=== SUPPLIED INFORMATION ===
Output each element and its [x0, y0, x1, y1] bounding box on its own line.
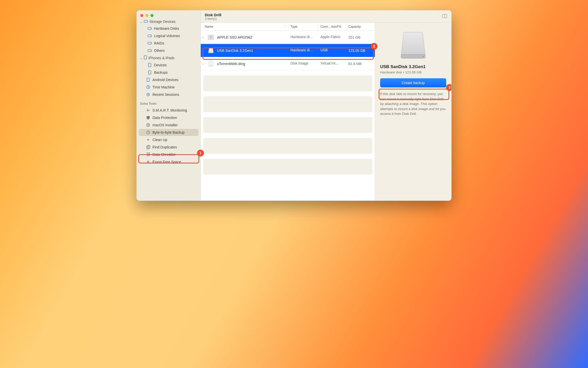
sidebar-item-label: Hardware Disks	[154, 26, 179, 30]
sidebar-item-label: Data Shredder	[152, 152, 176, 157]
device-table: Name⌃ Type Conn…tion/FS Capacity › APPLE…	[201, 23, 375, 201]
table-header: Name⌃ Type Conn…tion/FS Capacity	[201, 23, 375, 31]
sidebar-item-erase-free-space[interactable]: ✻ Erase Free Space	[139, 158, 198, 165]
row-name: APPLE SSD AP0256Z	[217, 35, 252, 39]
sidebar-item-logical-volumes[interactable]: Logical Volumes	[139, 32, 198, 39]
row-connection: USB	[320, 48, 328, 52]
svg-point-5	[151, 36, 151, 36]
svg-rect-13	[147, 78, 149, 82]
loader-icon: ✻	[146, 160, 150, 164]
details-meta: Hardware disk • 123.05 GB	[380, 70, 446, 74]
disk-icon	[147, 42, 152, 45]
main-panel: Disk Drill 3 item(s) Name⌃ Type Conn…tio…	[201, 10, 451, 201]
sidebar-item-label: Android Devices	[152, 78, 178, 82]
row-type: Hardware di…	[290, 48, 313, 52]
chevron-down-icon: ⌄	[140, 56, 142, 60]
row-type: Disk Image	[290, 61, 308, 65]
sidebar-item-smart[interactable]: S.M.A.R.T. Monitoring	[139, 107, 198, 114]
svg-rect-11	[148, 63, 151, 67]
svg-point-24	[211, 37, 211, 37]
minimize-window-button[interactable]	[145, 14, 148, 17]
sidebar-item-label: RAIDs	[154, 41, 164, 45]
page-title: Disk Drill	[205, 13, 221, 17]
sidebar-item-label: Byte-to-byte Backup	[152, 130, 184, 134]
sidebar-item-find-duplicates[interactable]: Find Duplicates	[139, 144, 198, 151]
sort-ascending-icon: ⌃	[284, 25, 286, 28]
activity-icon	[146, 109, 150, 112]
sidebar-item-android[interactable]: Android Devices	[139, 76, 198, 83]
sidebar-item-backups[interactable]: Backups	[139, 69, 198, 76]
sidebar-item-timemachine[interactable]: Time Machine	[139, 84, 198, 91]
annotation-badge-3: 3	[446, 84, 452, 91]
sidebar-item-label: Recent Sessions	[152, 93, 179, 97]
app-window: ⌄ Storage Devices Hardware Disks Logical…	[136, 10, 452, 201]
annotation-badge-2: 2	[371, 43, 377, 50]
sidebar-item-cleanup[interactable]: ✦ Clean Up	[139, 136, 198, 143]
column-connection[interactable]: Conn…tion/FS	[318, 23, 346, 30]
sidebar-group-storage[interactable]: ⌄ Storage Devices	[137, 19, 200, 25]
sidebar-item-label: Clean Up	[152, 138, 167, 142]
sidebar-item-data-shredder[interactable]: Data Shredder	[139, 151, 198, 158]
create-backup-button[interactable]: Create backup	[380, 78, 446, 87]
svg-rect-25	[208, 52, 213, 53]
row-name: uTorrentWeb.dmg	[217, 62, 245, 66]
history-icon	[146, 130, 150, 134]
sidebar-item-raids[interactable]: RAIDs	[139, 40, 198, 47]
sidebar-item-data-protection[interactable]: Data Protection	[139, 114, 198, 121]
table-body: › APPLE SSD AP0256Z Hardware di… Apple F…	[201, 31, 375, 201]
sidebar-item-label: Time Machine	[152, 85, 175, 89]
chevron-right-icon[interactable]: ›	[201, 62, 205, 66]
svg-point-9	[151, 50, 151, 51]
sidebar-item-recent[interactable]: Recent Sessions	[139, 91, 198, 98]
details-help-text: If this disk fails to mount for recovery…	[380, 91, 446, 116]
row-capacity: 123.05 GB	[348, 49, 365, 53]
phone-icon	[147, 70, 152, 74]
sidebar-item-hardware-disks[interactable]: Hardware Disks	[139, 25, 198, 32]
sidebar-section-extra: Extra Tools	[137, 98, 200, 106]
sidebar-item-macos-installer[interactable]: macOS Installer	[139, 121, 198, 129]
svg-point-16	[148, 94, 149, 95]
table-row[interactable]: › uTorrentWeb.dmg Disk Image Virtual Int…	[201, 57, 375, 70]
svg-rect-27	[209, 65, 212, 66]
column-capacity[interactable]: Capacity	[346, 23, 375, 30]
svg-rect-12	[148, 71, 151, 74]
placeholder-row	[203, 138, 372, 154]
disk-icon	[144, 20, 148, 23]
table-row[interactable]: › USB SanDisk 3.2Gen1 Hardware di… USB 1…	[201, 44, 375, 57]
titlebar: Disk Drill 3 item(s)	[201, 10, 451, 23]
chevron-right-icon[interactable]: ›	[201, 35, 205, 39]
gear-icon	[146, 93, 150, 97]
sidebar-item-devices[interactable]: Devices	[139, 62, 198, 69]
row-name: USB SanDisk 3.2Gen1	[217, 49, 253, 53]
svg-point-3	[151, 28, 151, 29]
shield-icon	[146, 116, 150, 120]
svg-rect-10	[144, 56, 147, 59]
table-row[interactable]: › APPLE SSD AP0256Z Hardware di… Apple F…	[201, 31, 375, 44]
bookmark-icon[interactable]	[442, 14, 447, 20]
row-connection: Virtual Int…	[320, 61, 339, 65]
sidebar-group-mobile[interactable]: ⌄ iPhones & iPads	[137, 54, 200, 61]
android-icon	[146, 78, 150, 82]
sidebar: ⌄ Storage Devices Hardware Disks Logical…	[137, 10, 201, 201]
copy-icon	[146, 145, 150, 149]
sidebar-item-label: Others	[154, 49, 165, 53]
svg-rect-28	[401, 55, 425, 58]
disk-icon	[147, 34, 152, 37]
sidebar-item-label: Erase Free Space	[152, 160, 181, 164]
row-type: Hardware di…	[290, 35, 313, 39]
sidebar-item-others[interactable]: Others	[139, 47, 198, 54]
sidebar-item-byte-backup[interactable]: Byte-to-byte Backup	[139, 129, 198, 136]
placeholder-row	[203, 96, 372, 112]
chevron-right-icon[interactable]: ›	[201, 49, 205, 53]
close-window-button[interactable]	[140, 14, 143, 17]
sidebar-item-label: Devices	[154, 63, 167, 67]
sidebar-item-label: Logical Volumes	[154, 34, 180, 38]
column-type[interactable]: Type	[288, 23, 318, 30]
maximize-window-button[interactable]	[150, 14, 153, 17]
shredder-icon	[146, 152, 150, 157]
chevron-down-icon: ⌄	[140, 20, 142, 24]
annotation-badge-1: 1	[197, 150, 204, 156]
row-capacity: 251 GB	[348, 35, 360, 39]
details-title: USB SanDisk 3.2Gen1	[380, 64, 446, 69]
column-name[interactable]: Name⌃	[201, 23, 288, 30]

=== WORK REQUIRED ===
Your answer must be an exact copy of every entry, with no pictures in it.

=== SOLUTION TO THE PROBLEM ===
Output each element and its [x0, y0, x1, y1] bounding box on its own line.
sidebar-item-label: Hardware Disks	[154, 26, 179, 30]
sidebar-item-label: Data Shredder	[152, 152, 176, 157]
device-table: Name⌃ Type Conn…tion/FS Capacity › APPLE…	[201, 23, 375, 201]
table-header: Name⌃ Type Conn…tion/FS Capacity	[201, 23, 375, 31]
sidebar-item-erase-free-space[interactable]: ✻ Erase Free Space	[139, 158, 198, 165]
row-name: APPLE SSD AP0256Z	[217, 35, 252, 39]
sidebar-item-logical-volumes[interactable]: Logical Volumes	[139, 32, 198, 39]
row-connection: USB	[320, 48, 328, 52]
svg-point-5	[151, 36, 151, 36]
svg-rect-13	[147, 78, 149, 82]
loader-icon: ✻	[146, 160, 150, 164]
details-meta: Hardware disk • 123.05 GB	[380, 70, 446, 74]
disk-icon	[147, 42, 152, 45]
main-panel: Disk Drill 3 item(s) Name⌃ Type Conn…tio…	[201, 10, 451, 201]
sidebar-item-label: Android Devices	[152, 78, 178, 82]
row-type: Hardware di…	[290, 48, 313, 52]
chevron-down-icon: ⌄	[140, 56, 142, 60]
row-type: Disk Image	[290, 61, 308, 65]
sidebar-item-smart[interactable]: S.M.A.R.T. Monitoring	[139, 107, 198, 114]
svg-rect-11	[148, 63, 151, 67]
svg-point-24	[211, 37, 211, 37]
minimize-window-button[interactable]	[145, 14, 148, 17]
sidebar-item-label: RAIDs	[154, 41, 164, 45]
page-title: Disk Drill	[205, 13, 221, 17]
sidebar-item-label: Byte-to-byte Backup	[152, 130, 184, 134]
sidebar-item-find-duplicates[interactable]: Find Duplicates	[139, 144, 198, 151]
sort-ascending-icon: ⌃	[284, 25, 286, 28]
activity-icon	[146, 109, 150, 112]
sidebar-item-android[interactable]: Android Devices	[139, 76, 198, 83]
sidebar-item-backups[interactable]: Backups	[139, 69, 198, 76]
sidebar-item-timemachine[interactable]: Time Machine	[139, 84, 198, 91]
annotation-badge-3: 3	[446, 84, 452, 91]
sidebar-item-label: Recent Sessions	[152, 93, 179, 97]
app-window: ⌄ Storage Devices Hardware Disks Logical…	[136, 10, 452, 201]
annotation-badge-2: 2	[371, 43, 377, 50]
sidebar-item-cleanup[interactable]: ✦ Clean Up	[139, 136, 198, 143]
column-connection[interactable]: Conn…tion/FS	[318, 23, 346, 30]
sidebar-group-storage[interactable]: ⌄ Storage Devices	[137, 19, 200, 25]
sidebar-item-label: Clean Up	[152, 138, 167, 142]
sidebar-item-data-shredder[interactable]: Data Shredder	[139, 151, 198, 158]
create-backup-button[interactable]: Create backup	[380, 78, 446, 87]
svg-rect-25	[208, 52, 213, 53]
row-name: uTorrentWeb.dmg	[217, 62, 245, 66]
history-icon	[146, 130, 150, 134]
sidebar-item-raids[interactable]: RAIDs	[139, 40, 198, 47]
sidebar-item-data-protection[interactable]: Data Protection	[139, 114, 198, 121]
table-body: › APPLE SSD AP0256Z Hardware di… Apple F…	[201, 31, 375, 201]
sidebar-item-label: Time Machine	[152, 85, 175, 89]
chevron-right-icon[interactable]: ›	[201, 62, 205, 66]
svg-point-9	[151, 50, 151, 51]
sidebar-item-recent[interactable]: Recent Sessions	[139, 91, 198, 98]
details-help-text: If this disk fails to mount for recovery…	[380, 91, 446, 116]
row-capacity: 123.05 GB	[348, 49, 365, 53]
phone-icon	[147, 70, 152, 74]
sidebar-item-hardware-disks[interactable]: Hardware Disks	[139, 25, 198, 32]
sidebar-section-extra: Extra Tools	[137, 98, 200, 106]
sidebar-item-macos-installer[interactable]: macOS Installer	[139, 121, 198, 129]
svg-point-16	[148, 94, 149, 95]
table-row[interactable]: › uTorrentWeb.dmg Disk Image Virtual Int…	[201, 57, 375, 70]
svg-rect-27	[209, 65, 212, 66]
column-capacity[interactable]: Capacity	[346, 23, 375, 30]
svg-rect-12	[148, 71, 151, 74]
placeholder-row	[203, 138, 372, 154]
disk-icon	[144, 20, 148, 23]
table-row[interactable]: › USB SanDisk 3.2Gen1 Hardware di… USB 1…	[201, 44, 375, 57]
titlebar: Disk Drill 3 item(s)	[201, 10, 451, 23]
chevron-right-icon[interactable]: ›	[201, 35, 205, 39]
gear-icon	[146, 93, 150, 97]
sidebar-item-devices[interactable]: Devices	[139, 62, 198, 69]
row-name: USB SanDisk 3.2Gen1	[217, 49, 253, 53]
svg-point-3	[151, 28, 151, 29]
shield-icon	[146, 116, 150, 120]
svg-rect-10	[144, 56, 147, 59]
table-row[interactable]: › APPLE SSD AP0256Z Hardware di… Apple F…	[201, 31, 375, 44]
bookmark-icon[interactable]	[442, 14, 447, 20]
row-connection: Virtual Int…	[320, 61, 339, 65]
sidebar-group-mobile[interactable]: ⌄ iPhones & iPads	[137, 54, 200, 61]
android-icon	[146, 78, 150, 82]
sidebar: ⌄ Storage Devices Hardware Disks Logical…	[137, 10, 201, 201]
copy-icon	[146, 145, 150, 149]
sidebar-item-label: Others	[154, 49, 165, 53]
svg-rect-28	[401, 55, 425, 58]
disk-icon	[147, 34, 152, 37]
sidebar-item-label: Erase Free Space	[152, 160, 181, 164]
row-type: Hardware di…	[290, 35, 313, 39]
sidebar-item-others[interactable]: Others	[139, 47, 198, 54]
sidebar-item-byte-backup[interactable]: Byte-to-byte Backup	[139, 129, 198, 136]
placeholder-row	[203, 96, 372, 112]
chevron-right-icon[interactable]: ›	[201, 49, 205, 53]
close-window-button[interactable]	[140, 14, 143, 17]
sidebar-item-label: Devices	[154, 63, 167, 67]
sidebar-item-label: Logical Volumes	[154, 34, 180, 38]
column-type[interactable]: Type	[288, 23, 318, 30]
maximize-window-button[interactable]	[150, 14, 153, 17]
shredder-icon	[146, 152, 150, 157]
chevron-down-icon: ⌄	[140, 20, 142, 24]
annotation-badge-1: 1	[197, 150, 204, 156]
row-capacity: 251 GB	[348, 35, 360, 39]
details-title: USB SanDisk 3.2Gen1	[380, 64, 446, 69]
column-name[interactable]: Name⌃	[201, 23, 288, 30]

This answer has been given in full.